Wednesday, January 18, 2012

Second Book Excerpt from "Sex, Lies, and Two Hindu Gurus" — Which Exposes Prakashanand Saraswati and Kripalu Maharaj

Here is the second installment in my series of excerpts prior to the publication of my new book: Sex, Lies, and Two Hindu Gurus. This is Chapter 32. It appears in Part Two.

Barsana Dham in the News — Rolling with the Punches

When I arrived at the ashram in early 1993 there was an undercurrent of hush-hush scuttlebutt about an article that had appeared a few months earlier in the local daily paper.
It was only by chance that I even learned about the existence of the newspaper article, since Swamiji had strictly instructed the devotees not to talk about it.
“What’s it about?” I asked one of my ashram friends.
“We were told not to talk about it. But it was pretty negative,” she said, conspiratorially. “Some former devotees from Philly turned on Swamiji. One of them had some mental problems.”
Naturally, I was curious so I asked some of the other devotees. But no one would share any details. They just said: “You don’t want to know,” or “They can’t hurt Swamiji; they are only hurting themselves,” or “It’s a transgression to talk about it.”
As luck would have it, my public relations service projects for the ashram provided me with access to the computer room, where all of the media files were stored.

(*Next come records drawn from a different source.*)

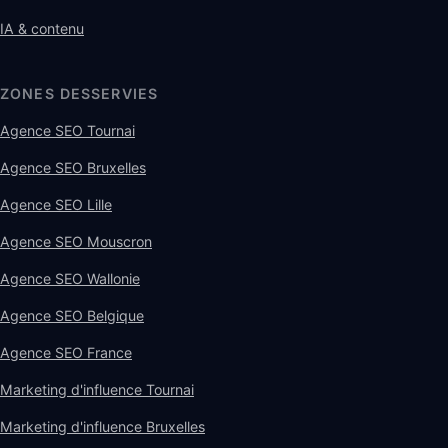
IA & contenu
ZONES DESSERVIES
Agence SEO Tournai
Agence SEO Bruxelles
Agence SEO Lille
Agence SEO Mouscron
Agence SEO Wallonie
Agence SEO Belgique
Agence SEO France
Marketing d'influence Tournai
Marketing d'influence Bruxelles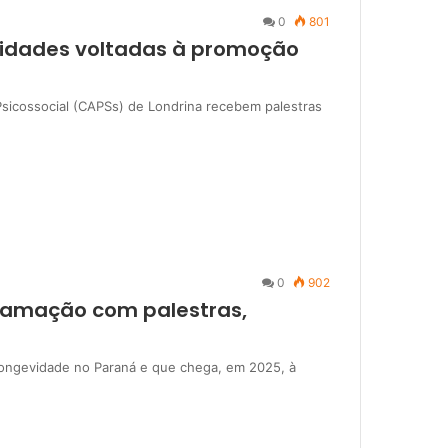
0
801
vidades voltadas à promoção
Psicossocial (CAPSs) de Londrina recebem palestras
0
902
gramação com palestras,
 longevidade no Paraná e que chega, em 2025, à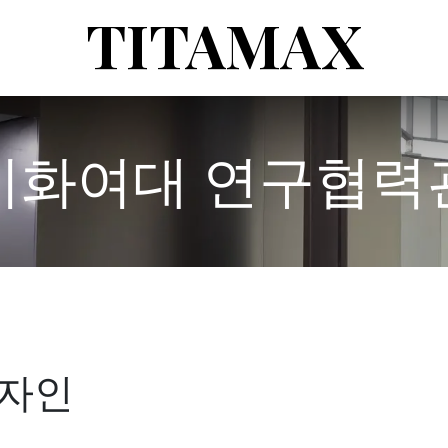
TITAMAX
이화여대 연구협력
자인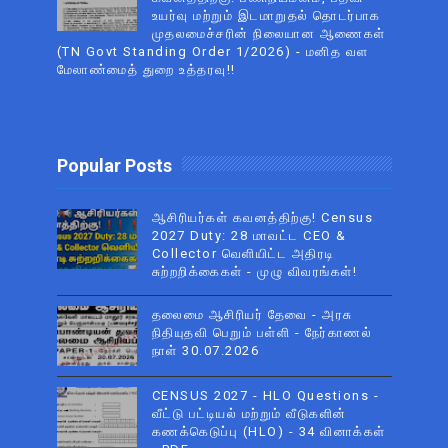
உயர்வு மற்றும் இடமாறுதல் தொடர்பாக
முதலமைச்சரின் நிலையான ஆணைகள்
(TN Govt Standing Order 1/2026) - மனித வள
மேலாண்மைத் துறை உத்தரவு!!
Popular Posts
ஆசிரியர்கள் கவனத்திற்கு! Census
2027 Duty: 28 மாவட்ட CEO &
Collector வெளியிட்ட அதிரடி
சுற்றறிக்கைகள் - முழு விவரங்கள்!
தலைமை ஆசிரியர் தேவை - அரசு
நிதியுதவி பெறும் பள்ளி - நேர்காணல்
நாள் 30.07.2026
CENSUS 2027 - HLO Questions -
வீட்டு பட்டியல் மற்றும் வீடுகளின்
கணக்கெடுப்பு (HLO) - 34 வினாக்கள்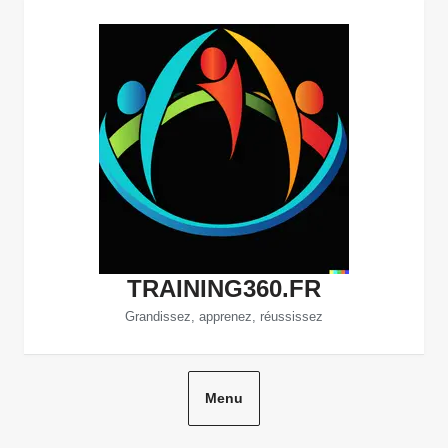
Aller
au
contenu
TRAINING360.FR
Grandissez, apprenez, réussissez
Menu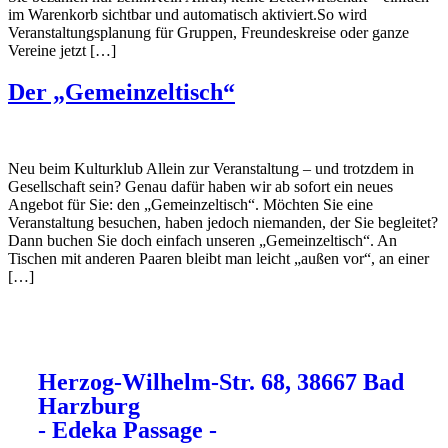
im Warenkorb sichtbar und automatisch aktiviert.So wird
Veranstaltungsplanung für Gruppen, Freundeskreise oder ganze
Vereine jetzt […]
Der „Gemeinzeltisch“
Neu beim Kulturklub Allein zur Veranstaltung – und trotzdem in
Gesellschaft sein? Genau dafür haben wir ab sofort ein neues
Angebot für Sie: den „Gemeinzeltisch“. Möchten Sie eine
Veranstaltung besuchen, haben jedoch niemanden, der Sie begleitet?
Dann buchen Sie doch einfach unseren „Gemeinzeltisch“. An
Tischen mit anderen Paaren bleibt man leicht „außen vor“, an einer
[…]
Herzog-Wilhelm-Str. 68, 38667 Bad
Harzburg
- Edeka Passage -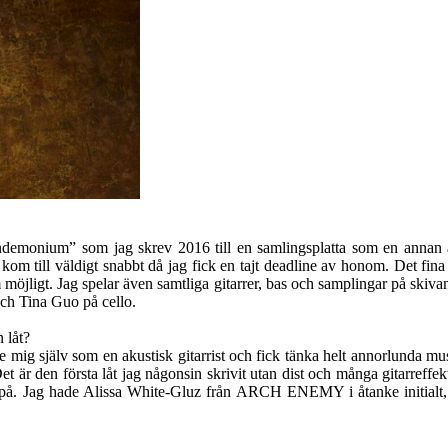
 ”Pandemonium” som jag skrev 2016 till en samlingsplatta som en ann
n kom till väldigt snabbt då jag fick en tajt deadline av honom. Det fina
möjligt. Jag spelar även samtliga gitarrer, bas och samplingar på skiva
h Tina Guo på cello.
 låt?
e mig själv som en akustisk gitarrist och fick tänka helt annorlunda mu
 Det är den första låt jag någonsin skrivit utan dist och många gitarreffe
ng på. Jag hade Alissa White-Gluz från ARCH ENEMY i åtanke initialt,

One day, while looking for something else in the large four-drawer filing cabinet, I found the article in the Austin American-Statesman.
Titled “Swami’s planned Hindu temple is center of speculation,” the article cited three former followers who claimed to have had bad experiences in the organization back when it was headquartered in Philadelphia in the 1980s.
There were comments from former devotee Joe Kelly, who started an anti-cult organization after leaving Swamiji: “My involvement, in some ways, was one of the most devastating experiences of my life. I’m very suspicious of this organization as a benign religious group. I was frightened by what I saw around me, which was people giving up their total will to the system. I consider it very much a cultic group.”
Former devotee Diane H. likened her year with the society to spiritual rape. “He told me that if I ever left him, I would spend the next 500 lifetimes as an insect,” she said. “It’s funny now, but it wasn’t then. I actually had nightmares about that for a while. He had a hold on me.”
The reporter of this story mentioned a woman quoted in a Miami Herald article from July 6, 1989. Cassandra T. says that during her two-year experience with the organization “it controlled her mind and almost ruined her marriage to a nonmember.”
Swamiji was defended in the article by three of his followers, including his main preacher at the time, Sureshwari Devi (formerly Meera Devi): “He’s so inspiring. To us, his whole life is dedicated to God. He’s very much a fatherly figure in a spiritual sense. He guides us to God. We’ve never been perceived as a cult by any people I know. We’re teaching a very traditional path. Any group has disgruntled former members.”
Swamiji devotee, Raj Goel, said that the ex-devotees “misunderstood the guru-disciple relationship, mistaking advice for commands.” He added, “To run any organization you need money, and this is all pure charity. But Swamiji would never force how much you give and what you give. I give whatever I can afford and what I think needs to be given at the right time.”
In the article, Swamiji’s responses seemed evasive. On why he chose to build his ashram in Austin, he said simply: “Austin chose us.”
When asked about his detractors he was quoted as saying: “Ridiculous. All ridiculous statements.”
He also commented that his detractors “are very prejudiced people.”
Despite the revelations, the only negative impact the article seemed to have on Barsana Dham was lower attendance at the organization’s first public event, the temple’s groundbreaking ceremony, which was held in 1992, just before I arrived. However, after that the number of people who attended events and satsang steadily increased over the years.
After that article, Barsana Dham worked proactively on its media image. The work paid off when Austin’s alternative weekly paper, The Austin Chronicle, ran an article on December 9, 1994. A photo of the temple even made it on the cover. The article, written by Bill Crawford, was positive. The only negative comment was when the reporter stated that the people living in the ashram looked like “dorks,” no doubt referring to the men and women’s drab attire, including the women’s modest wardrobe of mid-calf-length skirts and boxy blouses.
We reveled in the good publicity and rolled with the one negative comment. After all, one devotee pointed out that “dork” simply stood for: Devotees of Radha Krishna.
It was easy for us to re-cast every seemingly negative comment or event into a devotional context. After all, we believed that people out in the world could never understand the divine work that was going on inside the ashram gates. Our party line was that other people just didn’t “get it.” Meanwhile, we staunchly believed that Swamiji possessed the power to override the negative effects of a few worldly-minded people.
Swamiji successfully convinced his followers that negative perspectives from people in the outside world were all part of the package of following a true God-realized saint—because, as he often said, “There would always be negative forces at work against the divine forces.”